Un certain nombre d’actions de l’ONU devraient bénéficier du soutien actif, déterminé de l’UE, que ce soient les rapports avec les pays de la Méditerranée, avec la Russie, les accords transnationaux de type TAFTA ; les accords bilatéraux avec les pays d’Amérique latine, du Proche Orient ; les coopérations avec l’Afrique. En ce qui concerne la paix, l’UE doit changer de politique, agir pour émanciper les relations internationales du jeu de domination des plus grandes puissances, des forces de l’argent dont la suprématie transforme le monde en espace de guerre économique qui génère un nombre croissant de failing states aux conséquences dramatiques pour les populations.
La question de la dette reste un problème grec, mais aussi européen nécessitant une réponse à ce niveau.
Un plan d’investissements pour la reconstruction de l’économie réelle, des systèmes productifs cohérents (comprenant la formation, la recherche, la valorisation du travail, etc.), efficaces dans chaque pays constitue aussi un enjeu européen. La mise en concurrence mortelle doit être remplacée par des projets de coopération ; cette problématique concerne également une politique de reconstruction productive comme projet européen pour un nouveau mode de développement et de reconstruction notamment dans le Sud de l’Europe, mais aussi en France. Agir contre les asymétries existantes signifie un projet d’investissements, dans un esprit très différent de celui du plan Juncker.
Tout cela suppose de modifier en profondeur les finalités, les objectifs et le fonctionnement de la BCE.
Ce sont des politiques à redéfinir pour la redistribution des richesses au sein de chaque pays et au niveau de l’UE. Des champs de luttes se développent pour la réponse aux besoins existentiels, notamment les actions contre les expulsions de logement ; pour le respect des droits des réfugiés et des droits humains ; la redéfinition de la PAC à l’horizon 2020 ; la défense des services publics et la lutte contre les privatisations…

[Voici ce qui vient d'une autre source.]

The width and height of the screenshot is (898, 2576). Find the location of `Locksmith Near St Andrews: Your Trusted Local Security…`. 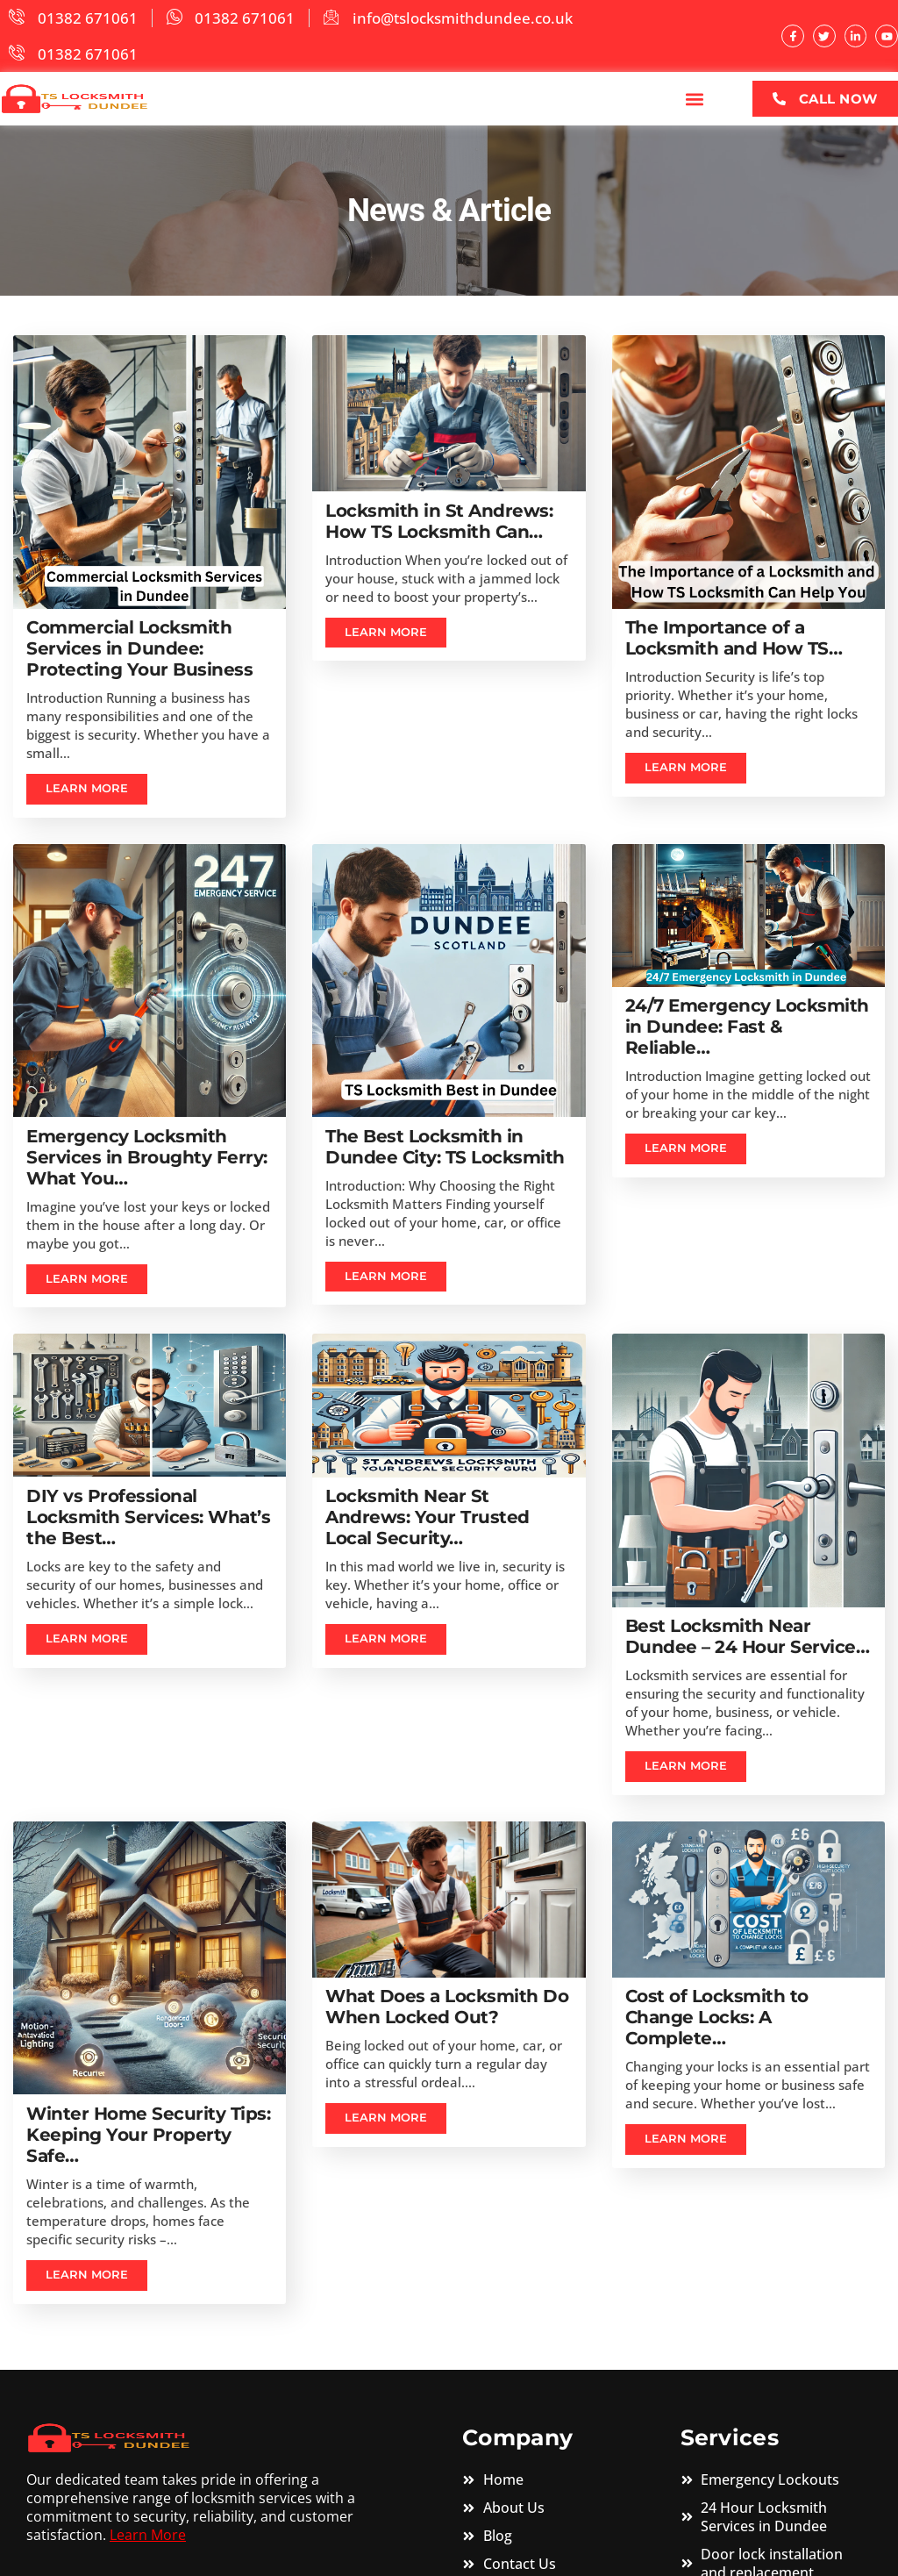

La question du respect des droits et libertés civiles civiques se pose avec force dans de nombreux pays : en Pologne où l’impact de la droite populiste est considérable, avec des formes comparables à ce que l’on voit avec Orban. La vigilance doit aussi être de mise en France.
L’offensive visant à anéantir toutes les protections du travail ne cesse de s’amplifier à l’échelle européenne, sous l’angle d’une compétition sans limites. La lettre des cinq Présidents, sous la présidence néerlandaise actuelle, prépare une nouvelle offensive particulièrement menaçante, appelée « better Regulation ».Elle cherche à obliger les pays à se doter d’instruments accentuant la compétitivité et le démantèlement des protections du travail, des modes de négociations entre partenaires sociaux pour tout diriger d’en haut. Le travail, au lieu d’être dévalorisé, doit devenir un des premiers facteurs d’une nouvelle dynamique
Il s’agit, par l’action commune, de mettre en place des réformes utiles à échelle de l’UE, dans une logique opposée à la mise en concurrence : taxe contre les paradis fiscaux, pour une fiscalité européenne juste, contre le dumping fiscal et social ; pour une taxation européenne des grandes fortunes.
On voit bien, avec le débat sur l’espace Schengen de libre circulation, sur la situation dramatique des réfugiés, à quel point seule une démarche commune et solidaire des pays européens, de l’UE dans son ensemble, pourrait permettre de créer – à condition de changer de politique - les conditions pour résoudre les problèmes en faveur des réfugiés et des peuples européens. Sur cette question, la Grèce ne cesse de mettre en garde ses partenaires contre la tentation de recourir à des mesures unilatérales pour régler un problème d'échelle européenne. Wolfgang Schäuble propose de financer la gestion du flux de réfugiés en Europe par une taxe européenne sur « chaque litre d'essence ». Mais une « taxe réfugiés » ne ferait qu’alimenter le sentiment que les réfugiés sont un « fardeau. », ce dont les partis xénophobes tireraient profit. Elle constituerait également un danger pour la reprise économique dans certains pays parmi les plus fragilisés par la crise. Le financement solidaire de l'accueil des réfugiés par l'augmentation du budget européen ne devrait pourtant poser aucun problème. La mise en place d'obligations paneuropéennes pour financer un fonds de soutien aux réfugiés serait aussi un premier pas vers une vraie solidarité intra-européenne. Avec l’appui de la BCE, une politique paneuropéenne d'investissement pour intégrer les réfugiés deviendrait ainsi possible.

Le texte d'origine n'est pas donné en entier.